# Road Bed options?



## Dharma48 (Jun 10, 2012)

Hello train enthusiasts!

I only use my LGB trains around the two Christmas trees I put up every year, but I don’t like the look of the track simply sitting around the edge of the tree skirt or simply on the carpet. I know LGB produced some gray roadbed a few years ago but it seems like it is impossible to find.

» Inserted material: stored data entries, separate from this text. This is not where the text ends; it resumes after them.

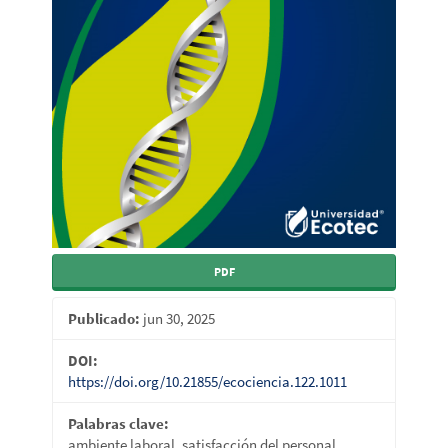
PDF
Publicado:
jun 30, 2025
DOI:
https://doi.org/10.21855/ecociencia.122.1011
Palabras clave:
ambiente laboral, satisfacción del personal,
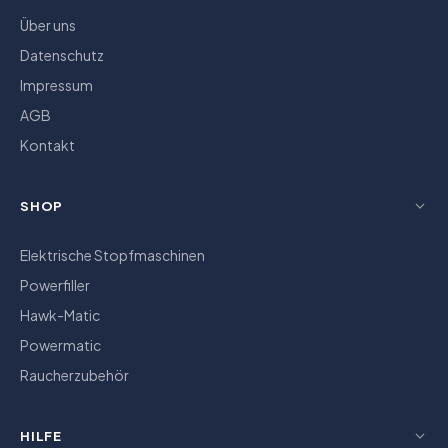
Über uns
Datenschutz
Impressum
AGB
Kontakt
SHOP
Elektrische Stopfmaschinen
Powerfiller
Hawk-Matic
Powermatic
Raucherzubehör
HILFE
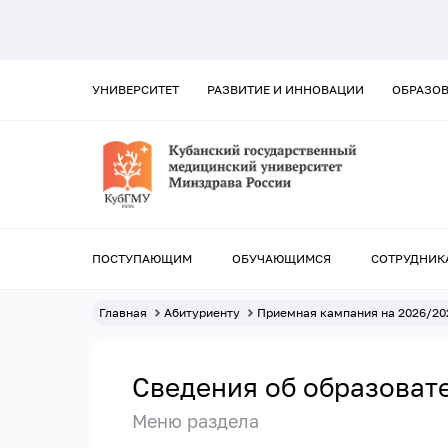
УНИВЕРСИТЕТ
РАЗВИТИЕ И ИННОВАЦИИ
ОБРАЗО
ПОСТУПАЮЩИМ
ОБУЧАЮЩИМСЯ
СОТРУДНИК
Главная
Абитуриенту
Приемная кампания на 2026/20
Сведения об образоват
Меню раздела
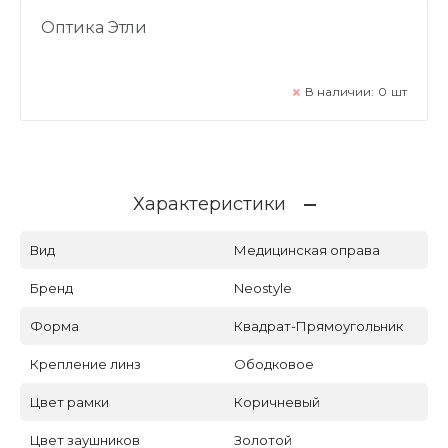
Оптика Этли
В наличии:
0
шт
Характеристики
Вид
Медицинская оправа
Бренд
Neostyle
Форма
Квадрат-Прямоугольник
Крепление линз
Ободковое
Цвет рамки
Коричневый
Цвет заушников
Золотой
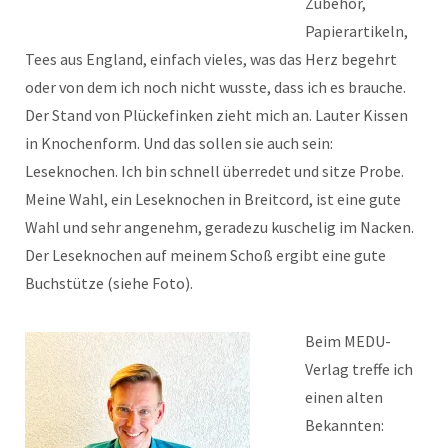
Zubehör,
Papierartikeln,
Tees aus England, einfach vieles, was das Herz begehrt
oder von dem ich noch nicht wusste, dass ich es brauche.
Der Stand von Plückefinken zieht mich an. Lauter Kissen
in Knochenform. Und das sollen sie auch sein:
Leseknochen. Ich bin schnell überredet und sitze Probe.
Meine Wahl, ein Leseknochen in Breitcord, ist eine gute
Wahl und sehr angenehm, geradezu kuschelig im Nacken.
Der Leseknochen auf meinem Schoß ergibt eine gute
Buchstütze (siehe Foto).
Beim MEDU-
Verlag treffe ich
einen alten
Bekannten:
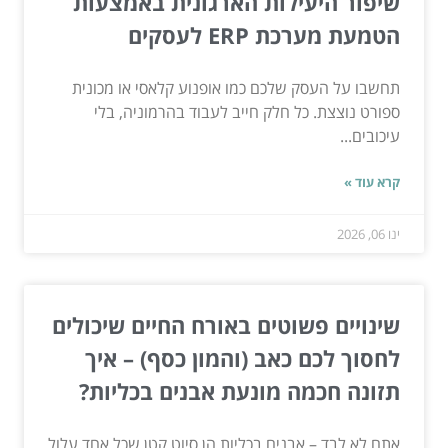
שיפור היעילות הארגונית באמצעות
הטמעת מערכת ERP לעסקים
תחשבו על העסק שלכם כמו אופנוע קלאסי או מכונית
ספורט נוצצת. כל חלק חייב לעבוד בהרמוניה, בלי
עיכובים...
קרא עוד »
ינו 06, 2026
שינויים פשוטים באורח החיים שיכולים
לחסוך לכם כאב (והמון כסף) – איך
תזונה חכמה מונעת אבנים בכליות?
אתם לא לבד – אבנים בכליות הן סיוט קטן שכל אחד עלול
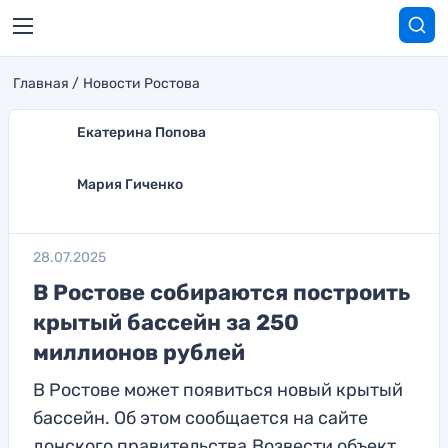
Главная
Новости Ростова
Екатерина Попова
Мария Гиченко
28.07.2025
В Ростове собираются построить
крытый бассейн за 250
миллионов рублей
В Ростове может появиться новый крытый
бассейн. Об этом сообщается на сайте
донского правительства.Возвести объект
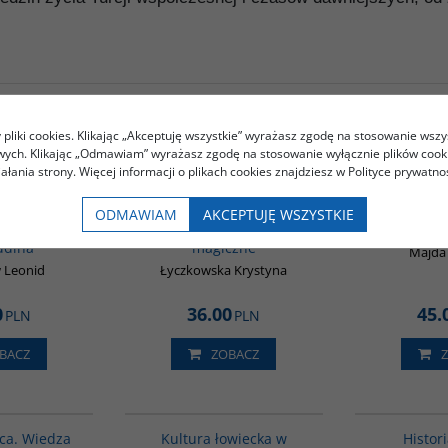
pliki cookies. Klikając „Akceptuję wszystkie” wyrażasz zgodę na stosowanie wszy
Kupujący ten produkt kupili także:
owych. Klikając „Odmawiam” wyrażasz zgodę na stosowanie wyłącznie plików coo
iałania strony. Więcej informacji o plikach cookies znajdziesz w Polityce prywatnoś
00053G
00125G
ODMAWIAM
AKCEPTUJĘ WSZYSTKIE
y Hodży
Babilońskie zaklęcia
Język
ddina
magiczne
Majda
 Leonid
Łyczkowska Krystyna
0
36.00
45.
PLN
PLN
BACZ
ZOBACZ
00071G
G162
ca. Wiedza
Kultura łowiecka w
Histori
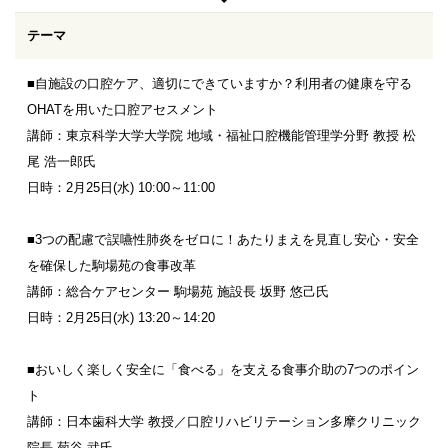
テーマ
■自施設の口腔ケア、適切にできていますか？利用者の健康を守る
OHATを用いた口腔アセスメント
講師：東京科学大学大学院 地域・福祉口腔機能管理学分野 教授 松
尾 浩一郎氏
日時：2月25日(水) 10:00～11:00
■3つの配慮で誤嚥性肺炎をゼロに！あたりまえを見直し安心・安全
を確保した駒場苑の食事改革
講師：総合ケアセンター 駒場苑 施設長 坂野 悠己氏
日時：2月25日(水) 13:20～14:20
■おいしく楽しく安全に「食べる」を支える食事介助の7つのポイン
ト
講師：日本歯科大学 教授／口腔リハビリテーション多摩クリニック
院長 菊谷 武氏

Is there anything similar that I can buy? I only use one 4ft circle of track under each tree so straight pieces of roadbed aren’t necessary. I could swear I saw some paintable wood roadbed on the net a few months ago but it seems to have disappeared.

Thanks for all your help!

Matthew


----------



## Stratham Controller (Oct 22, 2012)

*road bed options*

why not cut out a circle of plywood or chipboard and use artificial turf asthe road bed.


----------



## bada2445 (Dec 30, 2012)

For adding interest and enough height to enable simulating a frozen stream extending outside the circle (you'll need a pair of straight track sections and a bridge), I place brick paver sections to form a 4 ft circle around the tree. Then cover all pavers and the available floor space beneath the tree (all around) with a sheet of white batting to establish a snowy landscape. Place and connect track on top of the batting covered pavers. I predict you'll like the effect and will be "hit" with some new ideas about structure, tree and placement of people, etc.


----------